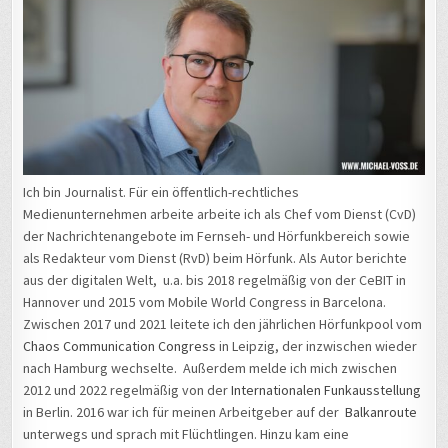
Ich bin Journalist. Für ein öffentlich-rechtliches
Medienunternehmen arbeite arbeite ich als Chef vom Dienst (CvD)
der Nachrichtenangebote im Fernseh- und Hörfunkbereich sowie
als Redakteur vom Dienst (RvD) beim Hörfunk. Als Autor berichte
aus der digitalen Welt, u.a. bis 2018 regelmäßig von der CeBIT in
Hannover und 2015 vom Mobile World Congress in Barcelona.
Zwischen 2017 und 2021 leitete ich den jährlichen Hörfunkpool vom
Chaos Communication Congress
in Leipzig, der inzwischen wieder
nach Hamburg wechselte. Außerdem melde ich mich zwischen
2012 und 2022 regelmäßig von der
Internationalen Funkausstellung
in Berlin. 2016 war ich für meinen Arbeitgeber auf der
Balkanroute
unterwegs und sprach mit Flüchtlingen. Hinzu kam eine
Vertretungszeit als Hauptstadtkorrespondent für den Hörfunk in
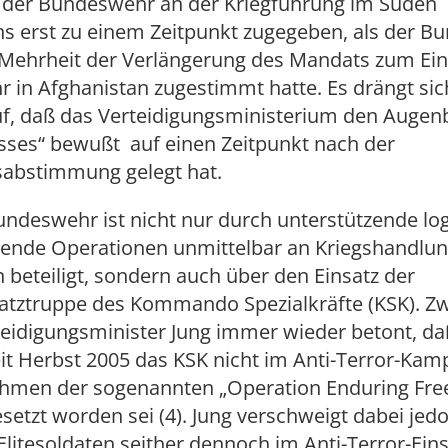
g der Bundeswehr an der Kriegführung im Süden
s erst zu einem Zeitpunkt zugegeben, als der B
 Mehrheit der Verlängerung des Mandats zum Ein
 in Afghanistan zugestimmt hatte. Es drängt sic
f, daß das Verteidigungsministerium den Augenb
sses“ bewußt auf einen Zeitpunkt nach der
abstimmung gelegt hat.
ndeswehr ist nicht nur durch unterstützende log
rende Operationen unmittelbar an Kriegshandlun
 beteiligt, sondern auch über den Einsatz der
atztruppe des Kommando Spezialkräfte (KSK). Zw
eidigungsminister Jung immer wieder betont, daß
it Herbst 2005 das KSK nicht im Anti-Terror-Kamp
ahmen der sogenannten „Operation Enduring Fr
esetzt worden sei (4). Jung verschweigt dabei jed
litesoldaten seither dennoch im Anti-Terror-Ein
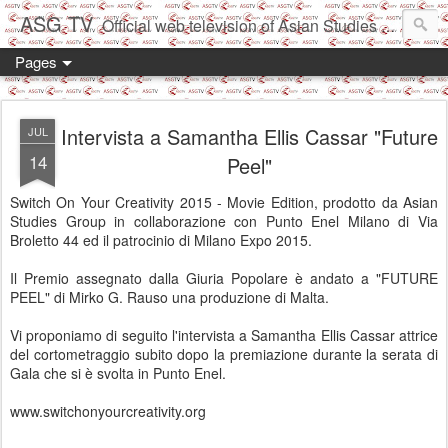
ASG TV
Official web television of Asian Studies Group 東洋学協会
Pages
Intervista a Samantha Ellis Cassar "Future
JUL
14
Peel"
Switch On Your Creativity 2015 - Movie Edition, prodotto da Asian
Studies Group in collaborazione con Punto Enel Milano di Via
Broletto 44 ed il patrocinio di Milano Expo 2015.
Il Premio assegnato dalla Giuria Popolare è andato a "FUTURE
PEEL" di Mirko G. Rauso una produzione di Malta.
Vi proponiamo di seguito l'intervista a Samantha Ellis Cassar attrice
del cortometraggio subito dopo la premiazione durante la serata di
Gala che si è svolta in Punto Enel.
www.switchonyourcreativity.org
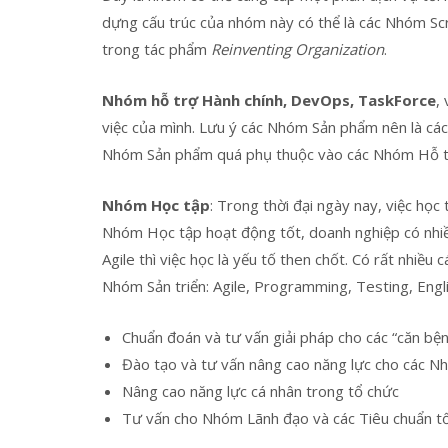
dựng cấu trúc của nhóm này có thể là các Nhóm Scr
trong tác phẩm
Reinventing Organization
.
Nhóm hỗ trợ Hành chính, DevOps, TaskForce
,
việc của mình. Lưu ý các Nhóm Sản phẩm nên là cá
Nhóm Sản phẩm quá phụ thuộc vào các Nhóm Hỗ trợ
Nhóm Học tập
: Trong thời đại ngày nay, việc học
Nhóm Học tập hoạt động tốt, doanh nghiệp có nhi
Agile thì việc học là yếu tố then chốt. Có rất nhi
Nhóm Sản triển: Agile, Programming, Testing, Engli
Chuẩn đoán và tư vấn giải pháp cho các “căn b
Đào tạo và tư vấn nâng cao năng lực cho các 
Nâng cao năng lực cá nhân trong tổ chức
Tư vấn cho Nhóm Lãnh đạo và các Tiêu chuẩn t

***

* Brief
Return the opening line of the data above and every line after it up to and including the line that holds "Zeitpunkt nach der"; pictures stay out.

* The completed task
Ich bin Journalist. Für ein öffentlich-rechtliches
Medienunternehmen arbeite arbeite ich als Chef vom Dienst (CvD)
der Nachrichtenangebote im Fernseh- und Hörfunkbereich sowie
als Redakteur vom Dienst (RvD) beim Hörfunk. Als Autor berichte
aus der digitalen Welt, u.a. bis 2018 regelmäßig von der CeBIT in
Hannover und 2015 vom Mobile World Congress in Barcelona.
Zwischen 2017 und 2021 leitete ich den jährlichen Hörfunkpool vom
Chaos Communication Congress
in Leipzig, der inzwischen wieder
nach Hamburg wechselte. Außerdem melde ich mich zwischen
2012 und 2022 regelmäßig von der
Internationalen Funkausstellung
in Berlin. 2016 war ich für meinen Arbeitgeber auf der
Balkanroute
unterwegs und sprach mit Flüchtlingen. Hinzu kam eine
Vertretungszeit als Hauptstadtkorrespondent für den Hörfunk in
g der Bundeswehr an der Kriegführung im Süden
s erst zu einem Zeitpunkt zugegeben, als der B
 Mehrheit der Verlängerung des Mandats zum Ein
 in Afghanistan zugestimmt hatte. Es drängt sic
f, daß das Verteidigungsministerium den Augenb
sses“ bewußt auf einen Zeitpunkt nach der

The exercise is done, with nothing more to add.